Nigerian-born Enwezor was one of the few and earliest Black curators to work on a show at the Guggenheim, when he was brought on to co-curate “In/sight: African Photographers, 1940 to the Present” in 1996. Enwezor became the first non-European and first Black artistic director of Documenta when he curated Documenta 11 in 2002. Beckwith will be the second Black person to serve as artistic director.
A six-member finding committee selected Beckwith as artistic director of Documenta 16. The committee included N’Goné Fall, an independent curator and expert on cultural policy based in Paris and Dakar; Yilmaz Dziewior, director of Museum Ludwig in Cologne; Sergio Edelsztein, an independent curator based in Berlin and Tel Aviv; Gridthiya Gaweewong, artistic director of the Jim Thompson Art Center in Bangkok; Mami Kataoka, director of the Mori Art Museum in Tokyo; and Yasmil Raymond, an independent curator in Frankfurt.
Beckwith is taking on the role as Documenta is emerging from a challenging period, dealing with controversies related to artistic freedom, antisemitism, and the political climate surrounding the war in Israel and Gaza.
“Over the past few months, we have worked purposefully on reorienting the documenta organization and laid many good foundations. The fact that today we can present Naomi Beckwith as the new Artistic Direction for the forthcoming documenta 16 exhibition in Kassel in 2027 marks the start of a new future for documenta,” said Lord Mayor Sven Schoeller, Chairman of the Supervisory Board of documenta und Museum Fridericianum gGmbH. “I warmly welcome Naomi Beckwith to the documenta city of Kassel and, just like the entire art and cultural sphere, I look forward with excitement and anticipation to her artistic concept. I would like to thank the high-caliber group of candidates and all those involved in the selection process. They have done documenta a great service in a difficult situation.” CT
FIND MORE about the “difficult situation” Documenta has been navigating since Documenta 15 in 2022, from Documenta, The Art Newspaper, and The New York Times.
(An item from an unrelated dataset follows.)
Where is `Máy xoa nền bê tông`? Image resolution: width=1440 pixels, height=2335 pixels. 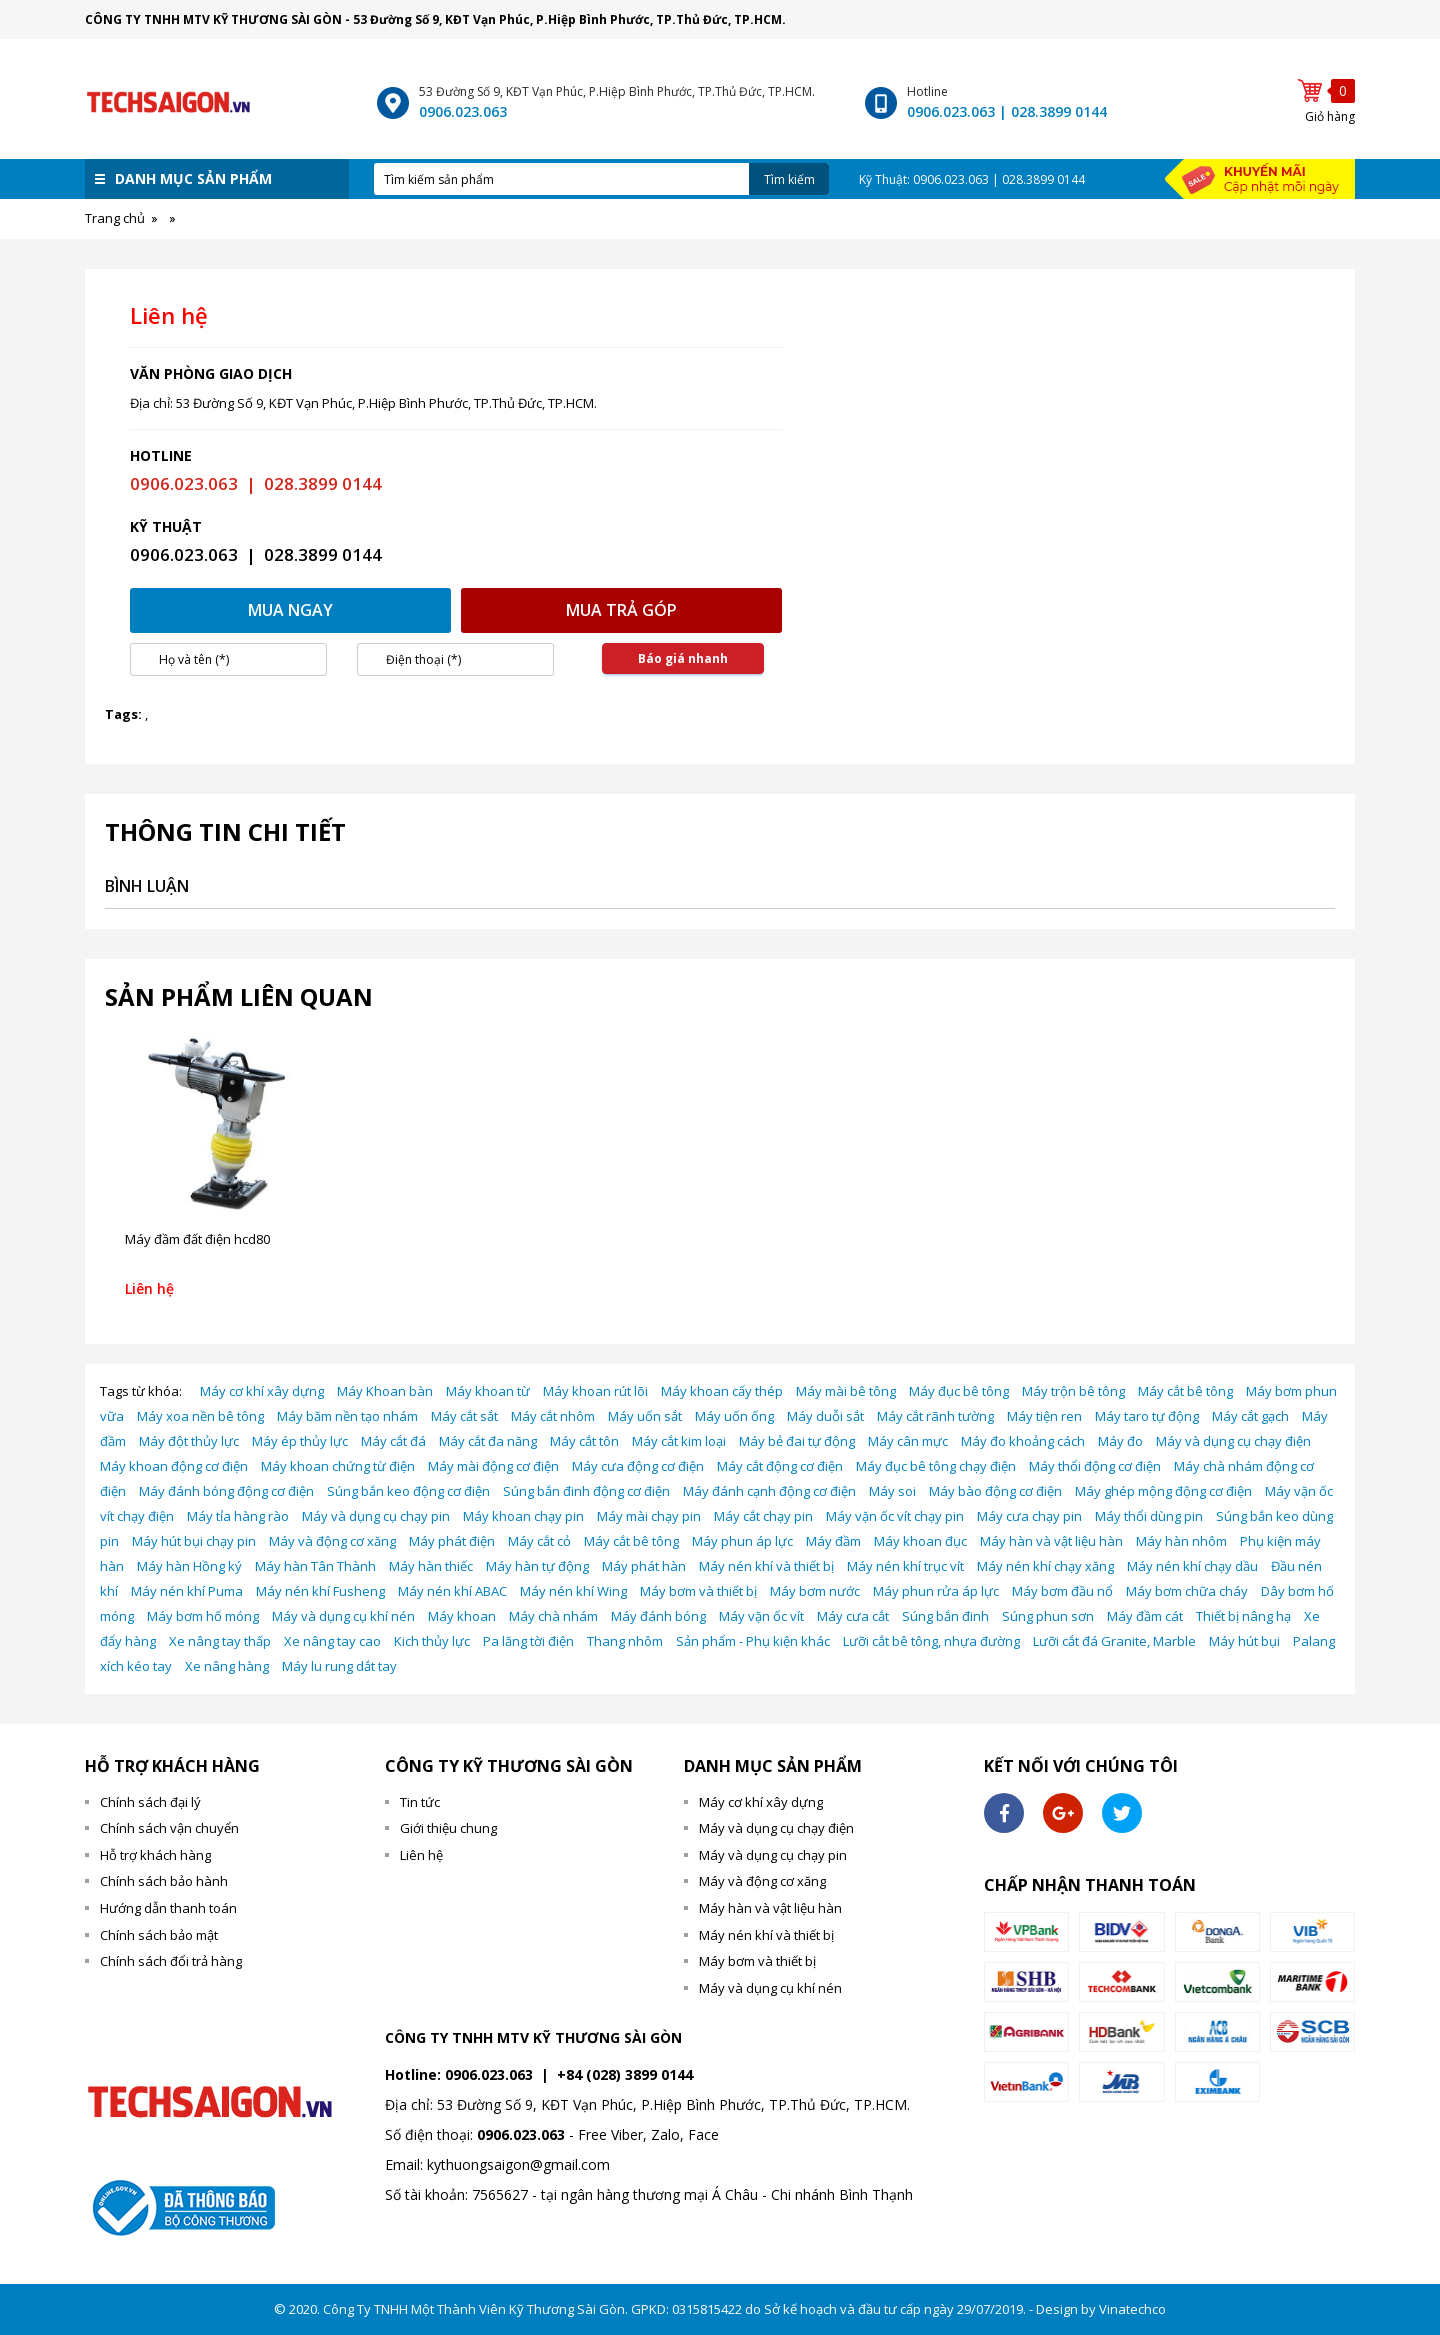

Also from The Art Newspaper, coverage of the “Fourteen-hour film on Documenta 14 foreshadows the bureaucracy and culture wars that followed”
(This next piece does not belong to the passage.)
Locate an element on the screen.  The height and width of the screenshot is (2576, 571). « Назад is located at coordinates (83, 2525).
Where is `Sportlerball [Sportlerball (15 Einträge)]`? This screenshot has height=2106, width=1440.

FIND MORE “Melvin Edwards: Some Bright Morning” is currently on view at The Fridericianum in Kassel, through Feb. 9, 2025. The first extensive solo exhibition of Edwards at a European institution, features more than 50 works and will travel to Kunsthalle Bern (June 11, 2025) and at Palais de Tokyo in Paris (October 15, 2025)
BOOKSHELF
Naomi Beckwith has authored and edited many volumes. Key among them, she co-authored the exhibition catalog “Howardena Pindell: What Remains To Be Seen” and co-edited “The Freedom Principle: Experiments in Art and Music, 1965 to Now.” Beckwith also edited the catalog for Duro Olowu’s MCA Chicago exhibition “Seeing Chicago” and co-edited the catalog “Grief and Grievance: Art and Mourning in America (from Civil Rights to Black Lives Matter).”